TASK: Each record that follows should be repeated exactly, minus any images.

SOURCE DATA:
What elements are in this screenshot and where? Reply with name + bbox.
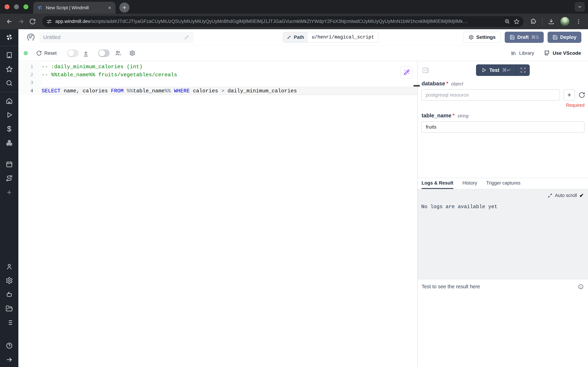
- tab-trigger-captures[interactable]: Trigger captures: [486, 178, 521, 189]
- line-number: 1: [18, 63, 42, 71]
- path-widget[interactable]: Path u/henri/magical_script: [283, 32, 379, 43]
- ai-bot-icon[interactable]: [5, 291, 13, 298]
- workspace-icon[interactable]: [5, 51, 13, 59]
- reload-button[interactable]: [28, 17, 37, 26]
- library-icon: [511, 50, 516, 56]
- use-vscode-button[interactable]: Use VScode: [544, 50, 581, 56]
- url-text: app.windmill.dev/scripts/add#JTdCJTIyaGF…: [55, 19, 501, 24]
- refresh-icon: [36, 50, 42, 56]
- save-icon: [510, 35, 515, 40]
- info-icon[interactable]: [578, 284, 584, 290]
- variables-dollar-icon[interactable]: $: [5, 125, 13, 133]
- field-type: object: [451, 81, 463, 87]
- favorites-star-icon[interactable]: [5, 65, 13, 73]
- settings-gear-icon[interactable]: [5, 277, 13, 284]
- tab-strip: New Script | Windmill × +: [0, 0, 588, 14]
- browser-tab[interactable]: New Script | Windmill ×: [33, 2, 116, 14]
- chevron-down-icon: [577, 4, 582, 9]
- screen: New Script | Windmill × + app.win: [0, 0, 588, 367]
- browser-menu-button[interactable]: [574, 17, 583, 26]
- browser-navigation-bar: app.windmill.dev/scripts/add#JTdCJTIyaGF…: [0, 14, 588, 29]
- extensions-button[interactable]: [529, 17, 538, 26]
- auto-scroll-control[interactable]: Auto scroll ✔: [547, 192, 584, 199]
- tab-history[interactable]: History: [462, 178, 477, 189]
- code-line[interactable]: 3: [18, 79, 417, 87]
- schedules-calendar-icon[interactable]: [5, 160, 13, 168]
- add-item-plus-icon[interactable]: +: [5, 188, 13, 196]
- required-message: Required: [418, 101, 588, 108]
- downloads-button[interactable]: [546, 17, 556, 26]
- script-title-input[interactable]: [43, 34, 184, 40]
- refresh-resources-icon[interactable]: [579, 92, 585, 98]
- ai-wand-button[interactable]: [400, 66, 413, 79]
- code-text: SELECT name, calories FROM %%table_name%…: [42, 87, 417, 95]
- table-name-input[interactable]: [421, 121, 585, 133]
- download-icon: [548, 18, 554, 25]
- deploy-button[interactable]: Deploy: [547, 32, 581, 43]
- arrow-left-icon: [6, 18, 13, 25]
- edit-pencil-icon: [184, 34, 190, 40]
- bookmark-star-icon[interactable]: [513, 18, 520, 25]
- puzzle-icon: [530, 18, 537, 25]
- database-resource-input[interactable]: [421, 89, 560, 101]
- code-editor[interactable]: 1-- :daily_minimum_calories (int)2-- %%t…: [18, 61, 417, 367]
- window-zoom-button[interactable]: [24, 4, 28, 9]
- new-tab-button[interactable]: +: [119, 2, 129, 13]
- code-line[interactable]: 2-- %%table_name%% fruits/vegetables/cer…: [18, 71, 417, 79]
- test-run-button[interactable]: Test ⌘↵: [476, 64, 516, 76]
- collaboration-toggle[interactable]: [98, 49, 110, 57]
- kebab-menu-icon: [576, 18, 581, 25]
- arrow-right-icon: [17, 18, 25, 25]
- save-icon: [553, 35, 558, 40]
- code-text: -- %%table_name%% fruits/vegetables/cere…: [42, 71, 417, 79]
- user-icon[interactable]: [5, 263, 13, 270]
- script-title-field[interactable]: [39, 32, 193, 43]
- forward-button[interactable]: [16, 17, 26, 26]
- edit-pencil-icon: [287, 35, 291, 40]
- help-icon[interactable]: [5, 342, 13, 350]
- code-line[interactable]: 4SELECT name, calories FROM %%table_name…: [18, 87, 417, 95]
- postgresql-elephant-icon: [26, 33, 35, 42]
- library-button[interactable]: Library: [511, 50, 534, 56]
- window-controls: [0, 0, 33, 14]
- draft-button[interactable]: Draft ⌘S: [505, 32, 544, 43]
- back-button[interactable]: [5, 17, 14, 26]
- collapse-panel-icon[interactable]: [422, 67, 429, 74]
- site-settings-icon[interactable]: [46, 18, 52, 25]
- home-icon[interactable]: [5, 97, 13, 105]
- app-sidebar: $ +: [0, 29, 18, 367]
- tab-logs-result[interactable]: Logs & Result: [421, 178, 454, 189]
- window-close-button[interactable]: [5, 4, 9, 9]
- runs-play-icon[interactable]: [5, 111, 13, 119]
- add-resource-button[interactable]: +: [563, 89, 575, 101]
- minimap-current-line-marker: [413, 85, 420, 87]
- resources-cubes-icon[interactable]: [5, 139, 13, 147]
- settings-button[interactable]: Settings: [463, 32, 501, 43]
- expand-sidebar-arrow-icon[interactable]: [5, 356, 13, 364]
- reset-button[interactable]: Reset: [36, 50, 57, 56]
- url-bar[interactable]: app.windmill.dev/scripts/add#JTdCJTIyaGF…: [42, 16, 524, 27]
- tab-list-chevron-button[interactable]: [575, 2, 585, 12]
- diff-toggle[interactable]: [67, 49, 79, 57]
- test-shortcut: ⌘↵: [502, 67, 511, 73]
- profile-avatar[interactable]: [560, 17, 570, 26]
- zoom-page-icon[interactable]: [504, 18, 510, 25]
- expand-icon: [547, 193, 553, 198]
- test-split-button[interactable]: Test ⌘↵: [476, 64, 530, 76]
- tab-close-icon[interactable]: ×: [108, 5, 111, 10]
- script-header: Path u/henri/magical_script Settings Dra…: [18, 29, 588, 45]
- watch-test-button[interactable]: [516, 64, 530, 76]
- windmill-logo-icon[interactable]: [5, 33, 13, 41]
- routes-icon[interactable]: [5, 175, 13, 182]
- editor-toolbar: Reset ± Library: [18, 45, 588, 61]
- audit-logs-list-icon[interactable]: [5, 319, 13, 326]
- folders-icon[interactable]: [5, 305, 13, 312]
- diff-plus-minus-icon: ±: [84, 50, 88, 57]
- editor-settings-gear-icon[interactable]: [129, 50, 135, 56]
- code-text: -- :daily_minimum_calories (int): [42, 63, 417, 71]
- window-minimize-button[interactable]: [14, 4, 19, 9]
- code-line[interactable]: 1-- :daily_minimum_calories (int): [18, 63, 417, 71]
- search-icon[interactable]: [5, 79, 13, 87]
- windmill-favicon: [37, 5, 43, 10]
- line-number: 2: [18, 71, 42, 79]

SOLUTION:
What elements are in this screenshot and where? Reply with name + bbox.
- tab-trigger-captures[interactable]: Trigger captures: [486, 178, 521, 189]
- line-number: 1: [18, 63, 42, 71]
- path-widget[interactable]: Path u/henri/magical_script: [283, 32, 379, 43]
- ai-bot-icon[interactable]: [5, 291, 13, 298]
- workspace-icon[interactable]: [5, 51, 13, 59]
- reload-button[interactable]: [28, 17, 37, 26]
- library-icon: [511, 50, 516, 56]
- use-vscode-button[interactable]: Use VScode: [544, 50, 581, 56]
- url-text: app.windmill.dev/scripts/add#JTdCJTIyaGF…: [55, 19, 501, 24]
- refresh-icon: [36, 50, 42, 56]
- save-icon: [510, 35, 515, 40]
- info-icon[interactable]: [578, 284, 584, 290]
- variables-dollar-icon[interactable]: $: [5, 125, 13, 133]
- field-type: object: [451, 81, 463, 87]
- favorites-star-icon[interactable]: [5, 65, 13, 73]
- settings-gear-icon[interactable]: [5, 277, 13, 284]
- tab-strip: New Script | Windmill × +: [0, 0, 588, 14]
- browser-tab[interactable]: New Script | Windmill ×: [33, 2, 116, 14]
- chevron-down-icon: [577, 4, 582, 9]
- screen: New Script | Windmill × + app.win: [0, 0, 588, 367]
- browser-menu-button[interactable]: [574, 17, 583, 26]
- browser-navigation-bar: app.windmill.dev/scripts/add#JTdCJTIyaGF…: [0, 14, 588, 29]
- extensions-button[interactable]: [529, 17, 538, 26]
- auto-scroll-control[interactable]: Auto scroll ✔: [547, 192, 584, 199]
- tab-history[interactable]: History: [462, 178, 477, 189]
- code-line[interactable]: 3: [18, 79, 417, 87]
- schedules-calendar-icon[interactable]: [5, 160, 13, 168]
- add-item-plus-icon[interactable]: +: [5, 188, 13, 196]
- required-message: Required: [418, 101, 588, 108]
- downloads-button[interactable]: [546, 17, 556, 26]
- script-title-input[interactable]: [43, 34, 184, 40]
- refresh-resources-icon[interactable]: [579, 92, 585, 98]
- ai-wand-button[interactable]: [400, 66, 413, 79]
- code-text: SELECT name, calories FROM %%table_name%…: [42, 87, 417, 95]
- table-name-input[interactable]: [421, 121, 585, 133]
- download-icon: [548, 18, 554, 25]
- deploy-button[interactable]: Deploy: [547, 32, 581, 43]
- arrow-left-icon: [6, 18, 13, 25]
- edit-pencil-icon: [184, 34, 190, 40]
- bookmark-star-icon[interactable]: [513, 18, 520, 25]
- puzzle-icon: [530, 18, 537, 25]
- database-resource-input[interactable]: [421, 89, 560, 101]
- code-editor[interactable]: 1-- :daily_minimum_calories (int)2-- %%t…: [18, 61, 417, 367]
- window-zoom-button[interactable]: [24, 4, 28, 9]
- new-tab-button[interactable]: +: [119, 2, 129, 13]
- code-line[interactable]: 2-- %%table_name%% fruits/vegetables/cer…: [18, 71, 417, 79]
- test-run-button[interactable]: Test ⌘↵: [476, 64, 516, 76]
- collaboration-toggle[interactable]: [98, 49, 110, 57]
- kebab-menu-icon: [576, 18, 581, 25]
- arrow-right-icon: [17, 18, 25, 25]
- save-icon: [553, 35, 558, 40]
- code-text: -- %%table_name%% fruits/vegetables/cere…: [42, 71, 417, 79]
- user-icon[interactable]: [5, 263, 13, 270]
- script-title-field[interactable]: [39, 32, 193, 43]
- forward-button[interactable]: [16, 17, 26, 26]
- edit-pencil-icon: [287, 35, 291, 40]
- help-icon[interactable]: [5, 342, 13, 350]
- code-line[interactable]: 4SELECT name, calories FROM %%table_name…: [18, 87, 417, 95]
- postgresql-elephant-icon: [26, 33, 35, 42]
- library-button[interactable]: Library: [511, 50, 534, 56]
- window-controls: [0, 0, 33, 14]
- draft-button[interactable]: Draft ⌘S: [505, 32, 544, 43]
- back-button[interactable]: [5, 17, 14, 26]
- collapse-panel-icon[interactable]: [422, 67, 429, 74]
- site-settings-icon[interactable]: [46, 18, 52, 25]
- home-icon[interactable]: [5, 97, 13, 105]
- app-sidebar: $ +: [0, 29, 18, 367]
- tab-logs-result[interactable]: Logs & Result: [421, 178, 454, 189]
- window-close-button[interactable]: [5, 4, 9, 9]
- runs-play-icon[interactable]: [5, 111, 13, 119]
- add-resource-button[interactable]: +: [563, 89, 575, 101]
- minimap-current-line-marker: [413, 85, 420, 87]
- resources-cubes-icon[interactable]: [5, 139, 13, 147]
- settings-button[interactable]: Settings: [463, 32, 501, 43]
- expand-sidebar-arrow-icon[interactable]: [5, 356, 13, 364]
- reset-button[interactable]: Reset: [36, 50, 57, 56]
- url-bar[interactable]: app.windmill.dev/scripts/add#JTdCJTIyaGF…: [42, 16, 524, 27]
- tab-list-chevron-button[interactable]: [575, 2, 585, 12]
- diff-toggle[interactable]: [67, 49, 79, 57]
- test-shortcut: ⌘↵: [502, 67, 511, 73]
- profile-avatar[interactable]: [560, 17, 570, 26]
- zoom-page-icon[interactable]: [504, 18, 510, 25]
- expand-icon: [547, 193, 553, 198]
- test-split-button[interactable]: Test ⌘↵: [476, 64, 530, 76]
- tab-close-icon[interactable]: ×: [108, 5, 111, 10]
- script-header: Path u/henri/magical_script Settings Dra…: [18, 29, 588, 45]
- watch-test-button[interactable]: [516, 64, 530, 76]
- windmill-logo-icon[interactable]: [5, 33, 13, 41]
- routes-icon[interactable]: [5, 175, 13, 182]
- editor-toolbar: Reset ± Library: [18, 45, 588, 61]
- audit-logs-list-icon[interactable]: [5, 319, 13, 326]
- folders-icon[interactable]: [5, 305, 13, 312]
- diff-plus-minus-icon: ±: [84, 50, 88, 57]
- editor-settings-gear-icon[interactable]: [129, 50, 135, 56]
- code-text: -- :daily_minimum_calories (int): [42, 63, 417, 71]
- window-minimize-button[interactable]: [14, 4, 19, 9]
- code-line[interactable]: 1-- :daily_minimum_calories (int): [18, 63, 417, 71]
- search-icon[interactable]: [5, 79, 13, 87]
- windmill-favicon: [37, 5, 43, 10]
- line-number: 2: [18, 71, 42, 79]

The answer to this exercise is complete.